Virtual Piggy, Inc. (OTCBB:VPIG) Tries To Get Back To Its Former Heights
Not many penny stock ventures have the privilege of having an article dedicated to them at a magazine or a website like Forbes, but Virtual Piggy, Inc. (OTCBB:VPIG) is one of the few who do. The report came out on January 17 and while it didn’t have the immediate effect that we’re usually used to seeing from small cap ventures, the overall stock performance has been quite good. Investors seem excited and news about new additions to the team, contracts and milestones have kept the fire burning for quite a while now. Is there anything to worry about, though?
Well, first of all, we should point out while the word “innovative” is overly abused throughout business descriptions of small cap ventures, it doesn’t seem out of place when we talk about VPIG. They have developed an online payment system through which parents can let their teenage kids shop online and manage savings and allowances. Generally speaking, children and computers don’t always make for a great combination, but reality is, online shopping is getting more and more widespread. Plus, VPIG tell us that their system is 100% safe and it’s compliant with all the rules and regulations.
Reading through the latest press releases, we can see that the business is expanding. New people with some impressive CV’s are taking up positions at VPIG and during the first quarter of 2013, shortly after the Virtual Piggy system went live in Europe, they opened a new office in the United Kingdom.
All in all, at first glance at least, it would appear that the skies are blue for VPIG. It’s a shame that their financial statements fail to reflect the growth.
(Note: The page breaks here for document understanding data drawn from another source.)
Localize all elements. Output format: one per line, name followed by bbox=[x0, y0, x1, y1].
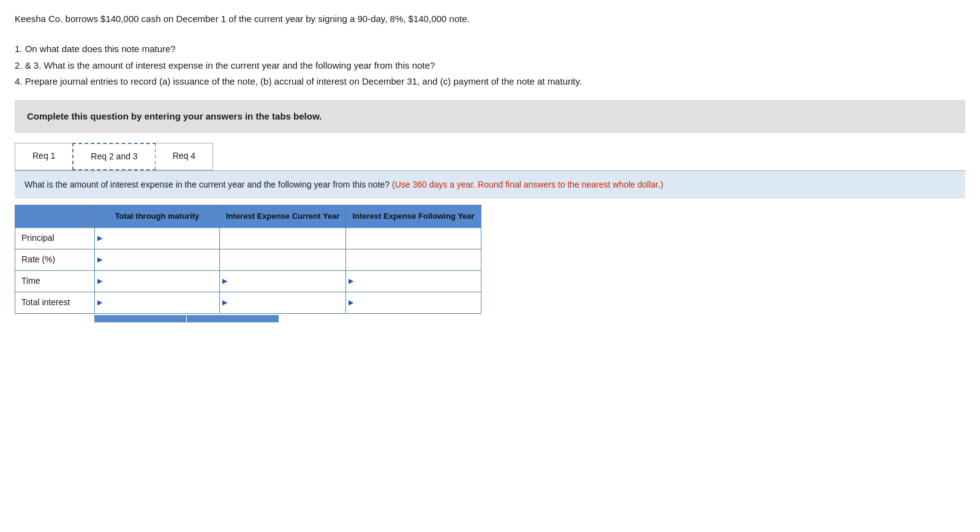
row-label-time: Time bbox=[15, 270, 95, 292]
time-current-cell: ▶ bbox=[220, 270, 346, 292]
scroll-indicators bbox=[15, 314, 965, 322]
totalinterest-following-input[interactable] bbox=[356, 292, 480, 313]
data-table-wrapper: Total through maturity Interest Expense … bbox=[15, 205, 965, 322]
header-total: Total through maturity bbox=[95, 205, 220, 228]
tab-content: What is the amount of interest expense i… bbox=[15, 170, 965, 322]
triangle-icon: ▶ bbox=[95, 233, 105, 243]
rate-current-cell bbox=[220, 249, 346, 270]
tabs-row: Req 1 Req 2 and 3 Req 4 bbox=[15, 143, 213, 170]
row-label-principal: Principal bbox=[15, 227, 95, 249]
triangle-icon: ▶ bbox=[346, 297, 356, 308]
rate-total-cell: ▶ bbox=[95, 249, 220, 270]
row-label-rate: Rate (%) bbox=[15, 249, 95, 270]
question4-text: 4. Prepare journal entries to record (a)… bbox=[15, 75, 965, 89]
tab-req23[interactable]: Req 2 and 3 bbox=[72, 143, 156, 170]
question-text: What is the amount of interest expense i… bbox=[24, 180, 390, 189]
table-header-row: Total through maturity Interest Expense … bbox=[15, 205, 481, 228]
question-banner: What is the amount of interest expense i… bbox=[15, 171, 965, 199]
principal-total-cell: ▶ bbox=[95, 227, 220, 249]
tab-req1[interactable]: Req 1 bbox=[15, 143, 73, 170]
table-row: Rate (%) ▶ bbox=[15, 249, 481, 270]
intro-section: Keesha Co. borrows $140,000 cash on Dece… bbox=[15, 12, 965, 89]
time-following-cell: ▶ bbox=[346, 270, 481, 292]
scenario-text: Keesha Co. borrows $140,000 cash on Dece… bbox=[15, 12, 965, 26]
principal-following-cell bbox=[346, 227, 481, 249]
question1-text: 1. On what date does this note mature? bbox=[15, 42, 965, 56]
time-total-cell: ▶ bbox=[95, 270, 220, 292]
triangle-icon: ▶ bbox=[220, 276, 230, 286]
table-row: Time ▶ ▶ bbox=[15, 270, 481, 292]
triangle-icon: ▶ bbox=[95, 297, 105, 308]
principal-following-input[interactable] bbox=[346, 228, 480, 249]
header-blank bbox=[15, 205, 95, 228]
time-following-input[interactable] bbox=[356, 271, 480, 292]
tabs-and-content: Req 1 Req 2 and 3 Req 4 What is the amou… bbox=[15, 143, 965, 322]
rate-current-input[interactable] bbox=[220, 249, 345, 270]
rate-following-input[interactable] bbox=[346, 249, 480, 270]
question23-text: 2. & 3. What is the amount of interest e… bbox=[15, 59, 965, 73]
totalinterest-current-input[interactable] bbox=[230, 292, 345, 313]
triangle-icon: ▶ bbox=[95, 276, 105, 286]
principal-current-input[interactable] bbox=[220, 228, 345, 249]
totalinterest-total-input[interactable] bbox=[105, 292, 219, 313]
table-row: Principal ▶ bbox=[15, 227, 481, 249]
time-total-input[interactable] bbox=[105, 271, 219, 292]
header-current-year: Interest Expense Current Year bbox=[220, 205, 346, 228]
header-following-year: Interest Expense Following Year bbox=[346, 205, 481, 228]
totalinterest-total-cell: ▶ bbox=[95, 292, 220, 313]
row-label-total-interest: Total interest bbox=[15, 292, 95, 313]
tab-req4[interactable]: Req 4 bbox=[156, 143, 213, 170]
triangle-icon: ▶ bbox=[95, 254, 105, 265]
interest-table: Total through maturity Interest Expense … bbox=[15, 205, 481, 314]
rate-following-cell bbox=[346, 249, 481, 270]
triangle-icon: ▶ bbox=[220, 297, 230, 308]
principal-current-cell bbox=[220, 227, 346, 249]
triangle-icon: ▶ bbox=[346, 276, 356, 286]
table-row: Total interest ▶ ▶ bbox=[15, 292, 481, 313]
time-current-input[interactable] bbox=[230, 271, 345, 292]
principal-total-input[interactable] bbox=[105, 228, 219, 249]
complete-banner: Complete this question by entering your … bbox=[15, 100, 965, 134]
totalinterest-following-cell: ▶ bbox=[346, 292, 481, 313]
rate-total-input[interactable] bbox=[105, 249, 219, 270]
question-note: (Use 360 days a year. Round final answer… bbox=[392, 180, 663, 189]
totalinterest-current-cell: ▶ bbox=[220, 292, 346, 313]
The latest quarterly report covers the first three months of 2013, it was published on May 10 and we have summarized the most important figures below:
- cash: $5.3 million
- current assets: $5.4 million
- current liabilities: $852 thousand
- revenue: $88
- quarterly net loss: $2.6 million
We can understand that they are still not ready with a steady revenue stream, but the fact remains that the sales figure in the report for the same period of 2012 hovers around $1,200 which is still not great, but it is a lot better than the $88. Unfortunately, VPIG are not willing to discuss the cause of the drop in the revenues but they do say that if they manage to stick to their business plan, they should have a more significant flow of proceeds by the end of 2013. The only thing shareholders can do is hope that this will happen and keep their fingers crossed that the ticker’s performance will reflect the progress.
This hasn’t always been the case. Take the end of May and the beginning of June, for example. Just like right now, there was a steady stream of exciting press releases and in one of them we read that a partnership with ClickAndBuy has been agreed upon. This means that VPIG have the opportunity to attract as much as 14 million new users and yet, just four trading sessions after the announcement came out, the shares were around 20% cheaper.
That’s quite a lot of movement in a very short period of time and as we wrote in one of our previous articles, it might be caused by people who got quite a lot of discounted stock through old warrants and in private placements. You will probably know by now that if these shares hit the open market, they will depress the price, not to mention the dilution that they cause considering the fact that profitability is still nowhere in sight.
In conclusion we should point out that unlike the stock of companies like Dephasium Corp (OTCMKTS:DPHS) and American Graphite Technologies Inc (OTCBB:AGIN) who tend to move up only when there’s a paid pump for them, VPIG‘s progress during the last couple of months is driven solely by the investors’ trust in the potential of the company. Still, a penny stock is a penny stock and its volatility should never be underestimated.